Craniofaciale afwijkingen
Craniofaciale afwijkingen zijn aangeboren afwijkingen in het aangezicht en van de schedel.
Wat zijn craniofaciale afwijkingen?
Craniofaciale afwijkingen zijn aangeboren afwijkingen in het aangezicht en van de schedel. Mensen met een onderontwikkelde kaak, een afwijkende schedelvorm of met een defect aan de neus, de oogkassen of de oren kunnen terecht op de dienst MKA (Mond-, Kaak- en Aangezicht) van het UZA.
In de zorg voor craniofaciale afwijkingen zijn verschillende diensten betrokken o.a. NKO, kinderneurochirurgie en het UZA-slaapcentrum. Kinderen met andere aangeboren afwijkingen zoals een gespleten lip, kaak of verhemelte kunnen terecht bij het schisis-team van de dienst MKA voor een schisis-behandeling.

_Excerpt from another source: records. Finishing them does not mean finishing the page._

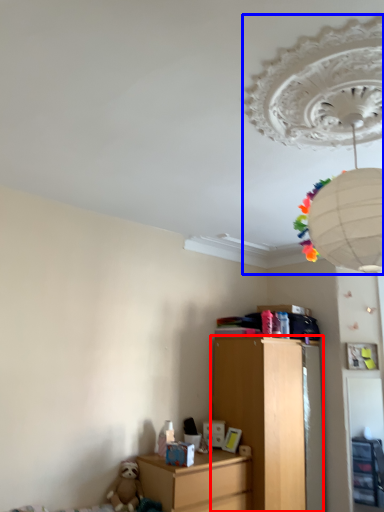 Question: Which of the following is the farthest to the observer, chest of drawers (highlighted by a red box) or lamp (highlighted by a blue box)?

Choices:
 (A) chest of drawers
 (B) lamp

Answer: (A) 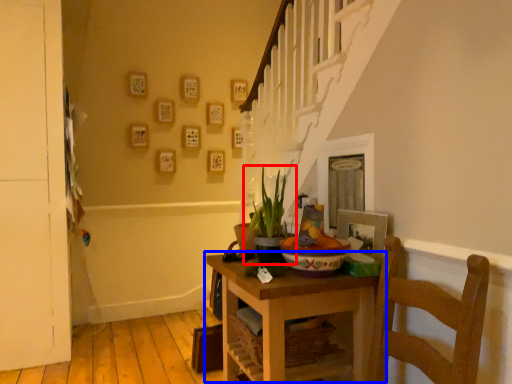 Question: Among these objects, which one is nearest to the camera, houseplant (highlighted by a red box) or table (highlighted by a blue box)?

Choices:
 (A) houseplant
 (B) table

Answer: (B) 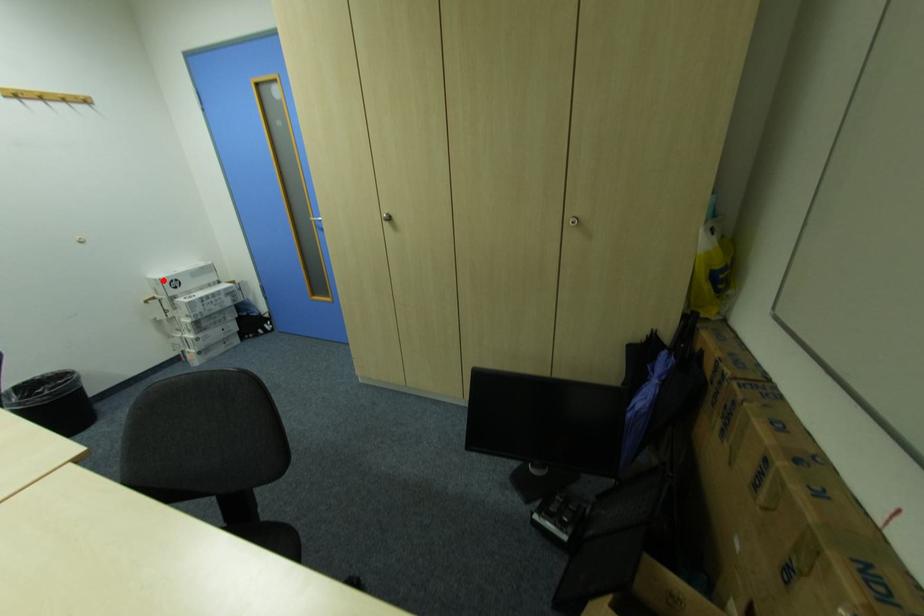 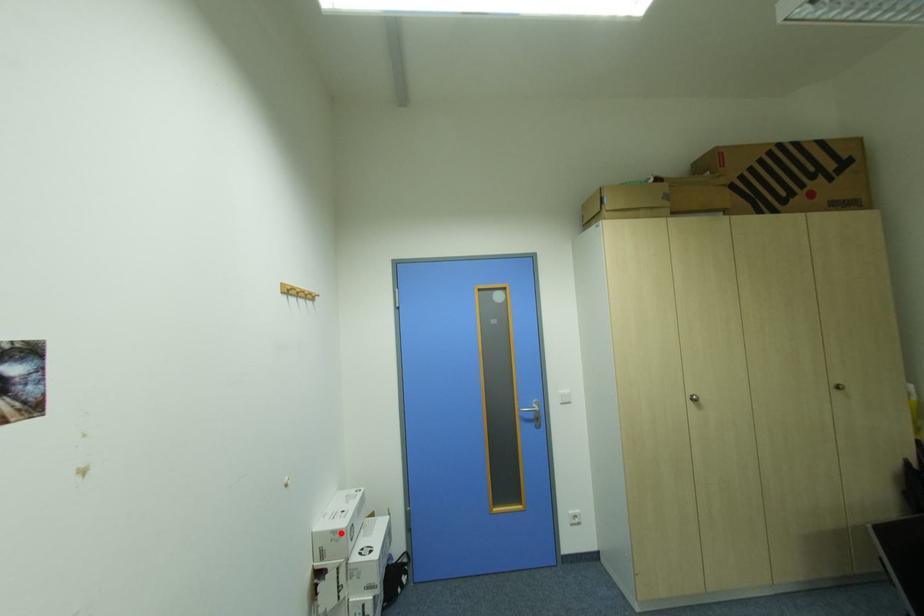 I am providing you with two images of the same scene from different viewpoints. A red point is marked on the first image and another point is marked on the second image. Does the point marked in image1 correspond to the same location as the one in image2?

Yes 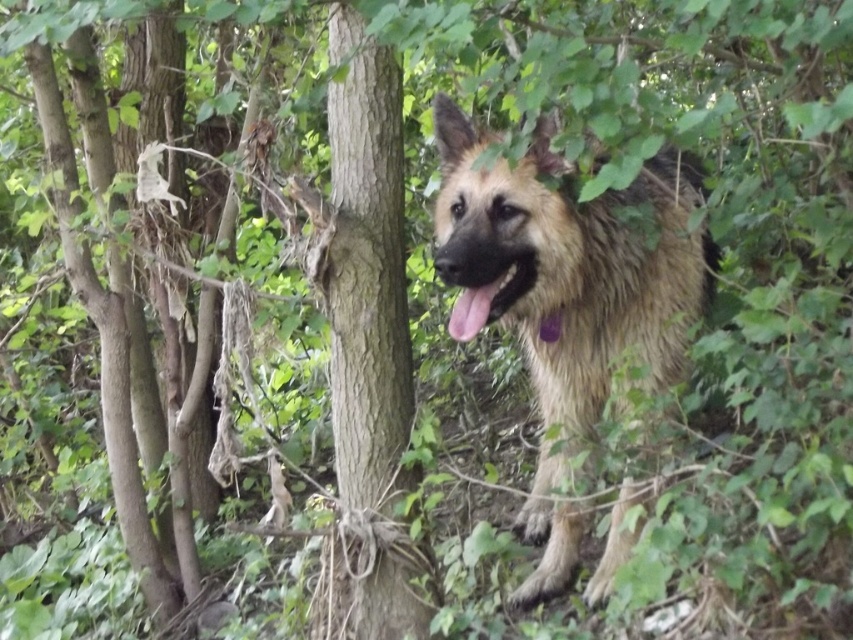 Question: Among these points, which one is farthest from the camera?

Choices:
 (A) pyautogui.click(x=509, y=301)
 (B) pyautogui.click(x=444, y=218)

Answer: (B)

Question: Is fuzzy brown dog at center thinner than black glossy tongue at center?

Choices:
 (A) yes
 (B) no

Answer: (B)

Question: Is fuzzy brown dog at center smaller than black glossy tongue at center?

Choices:
 (A) no
 (B) yes

Answer: (A)

Question: Can you confirm if fuzzy brown dog at center is positioned below black glossy tongue at center?

Choices:
 (A) no
 (B) yes

Answer: (B)

Question: Which point is closer to the camera?

Choices:
 (A) fuzzy brown dog at center
 (B) black glossy tongue at center

Answer: (A) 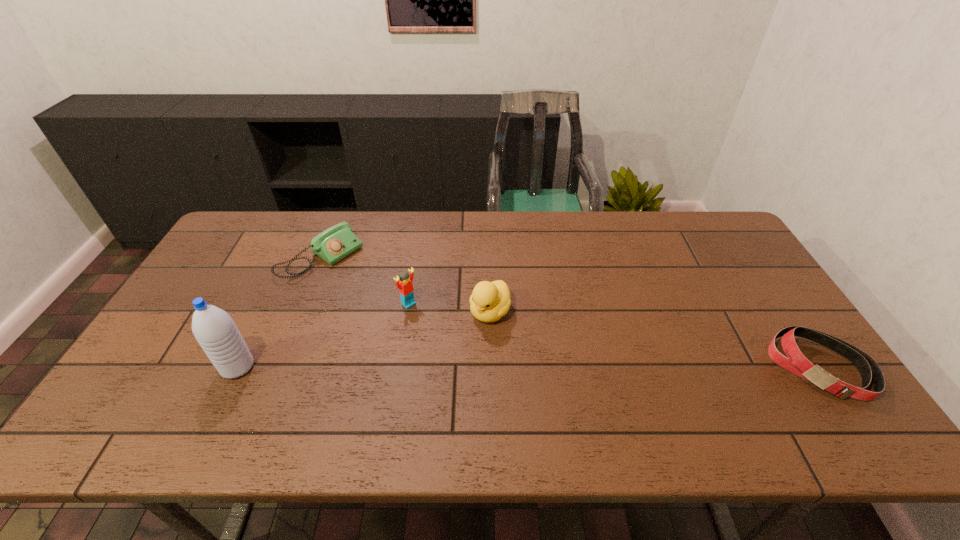 Identify the location of vacant space in between the farthest object and the tallest object. (279, 313).

Where is `free spot between the water bottle and the duck`? This screenshot has height=540, width=960. free spot between the water bottle and the duck is located at coordinates (364, 339).

At what (x,y) coordinates should I click in order to perform the action: click on empty space between the tallest object and the duck. Please return your answer as a coordinate pair (x, y). Looking at the image, I should click on (364, 339).

You are a GUI agent. You are given a task and a screenshot of the screen. Output one action in this format:
    pyautogui.click(x=<x>, y=<y>)
    Task: Click on the vacant area between the tallest object and the fourth object from left to right
    This screenshot has height=540, width=960.
    Given the screenshot: What is the action you would take?
    pyautogui.click(x=364, y=339)

The image size is (960, 540). Identify the location of free space between the dog collar and the telephone. (570, 313).

At what (x,y) coordinates should I click in order to perform the action: click on object that ranks as the third closest to the farthest object. Please return your answer as a coordinate pair (x, y). The width and height of the screenshot is (960, 540). Looking at the image, I should click on (490, 301).

Identify which object is located as the second nearest to the farthest object. Please provide its 2D coordinates. Your answer should be formatted as a tuple, i.e. [(x, y)], where the tuple contains the x and y coordinates of a point satisfying the conditions above.

[(214, 329)]

Identify the location of vacant space that satisfies the following two spatial constraints: 1. on the back side of the water bottle; 2. on the left side of the Lego. Image resolution: width=960 pixels, height=540 pixels. (268, 303).

Where is `free location that satisfies the following two spatial constraints: 1. on the back side of the third object from right to left; 2. on the left side of the tallest object`? This screenshot has height=540, width=960. free location that satisfies the following two spatial constraints: 1. on the back side of the third object from right to left; 2. on the left side of the tallest object is located at coordinates (268, 303). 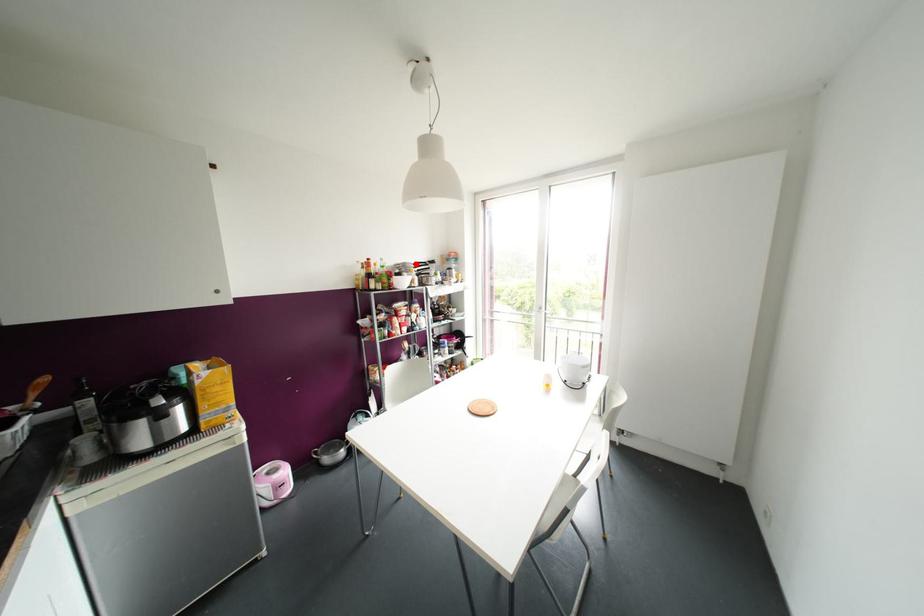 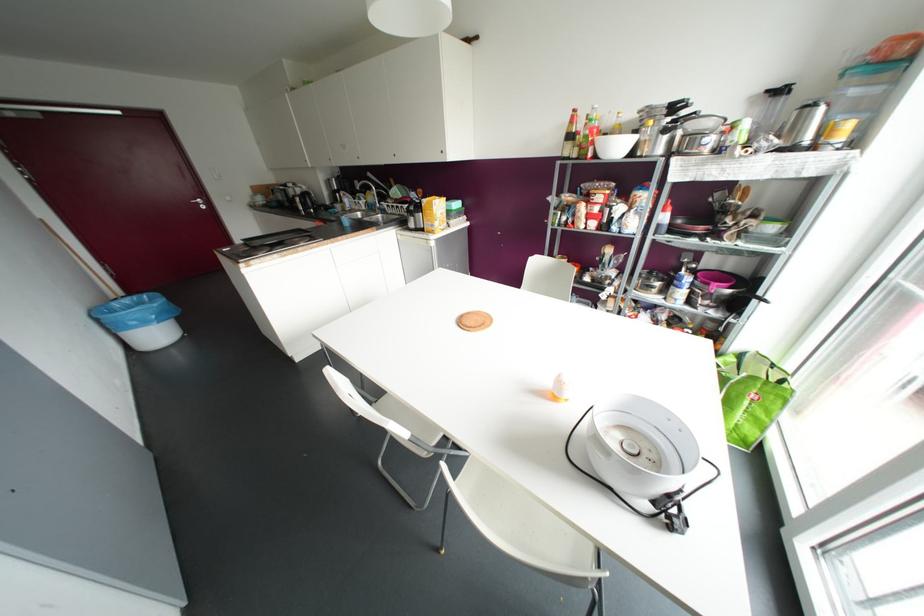 Where in the second image is the point corresponding to the highlighted location from the first image?

(673, 107) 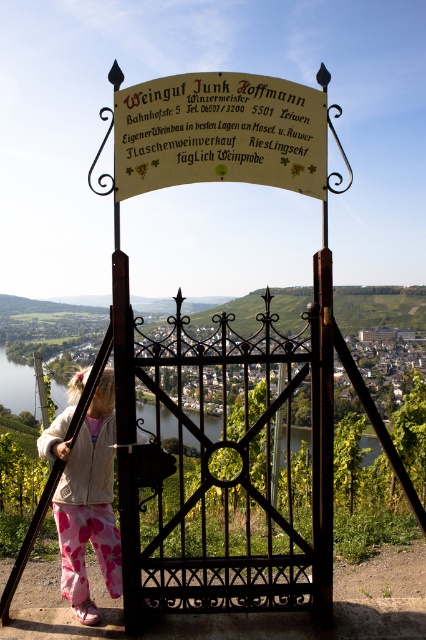 Question: Which is farther from the wooden sign at center?

Choices:
 (A) fluffy pink pants at lower left
 (B) black wrought iron gate at center

Answer: (B)

Question: Can you confirm if wooden sign at center is smaller than fluffy pink pants at lower left?

Choices:
 (A) no
 (B) yes

Answer: (B)

Question: Can you confirm if wooden sign at center is positioned to the left of fluffy pink pants at lower left?

Choices:
 (A) no
 (B) yes

Answer: (A)

Question: Does wooden sign at center appear over fluffy pink pants at lower left?

Choices:
 (A) yes
 (B) no

Answer: (A)

Question: Which point appears farthest from the camera in this image?

Choices:
 (A) (92, 506)
 (B) (149, 113)

Answer: (A)

Question: Which of the following is the closest to the observer?

Choices:
 (A) wooden sign at center
 (B) fluffy pink pants at lower left

Answer: (A) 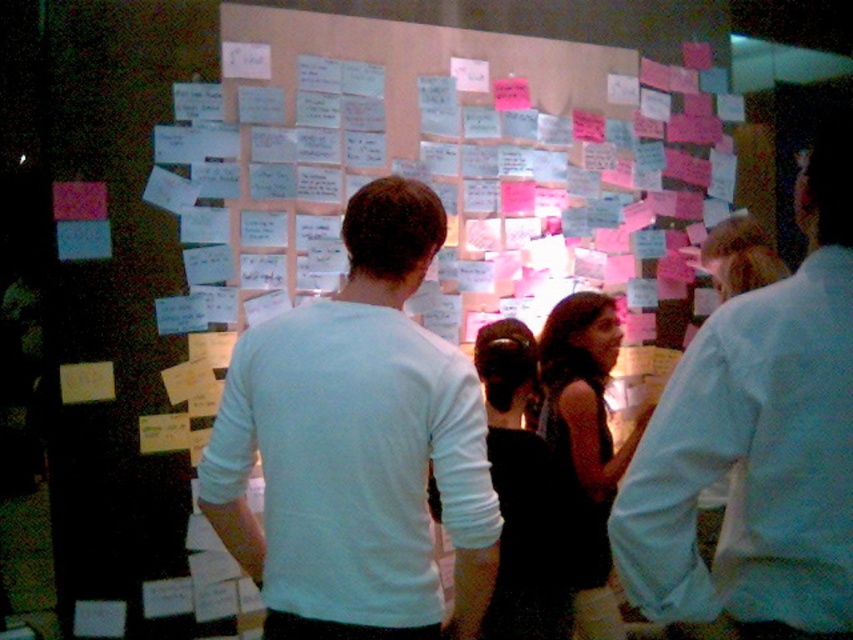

Onderontwikkeling van de kaak (hypoplasie)
Bij bepaalde syndromale afwijkingen (Pierre Robin sequentie, Treacher Collins syndroom,…) treedt er een onderontwikkeling van de boven- en/of onderkaak op (hypoplasie).
Symptomen
Hypoplasie kan leiden tot eetmoeilijkheden en een verstoorde spraak- en taalontwikkeling. Ook de ademhaling komt in het gedrang, wat kan leiden tot ernstige obstructieve slaapapneu.
Behandeling door botdistractie
Om het groeitekort van de boven- of onderkaak op een snelle en stabiele manier te corrigeren, kunnen we beroep doen op botdistractie. Botdistractie zorgt voor een kunstmatig groeiproces van het onderontwikkelde bot. De procedure gebeurt onder algemene verdoving.
De ingreep
Het onderontwikkelde bot wordt op heel precieze plaatsen zwakker gemaakt. Er wordt inwendig of uitwendig een distractor (een soort schroefje) geplaatst. Na de ingreep zal er een botlitteken ontstaan op die plaatsen. Vanaf de vijfde tot de zevende dag na de operatie, wordt het schroefje dagelijks aangedraaid zodat het botlitteken wordt verbreed.
Na de ingreep
Wanneer de kaak de ideale grootte heeft bereikt, wordt de distractie stopgezet. Het schroefje blijft echter nog 2 tot 6 maanden ter plaatse zitten om het verbrede botlitteken de kans te geven zich om te zetten naar steviger bot.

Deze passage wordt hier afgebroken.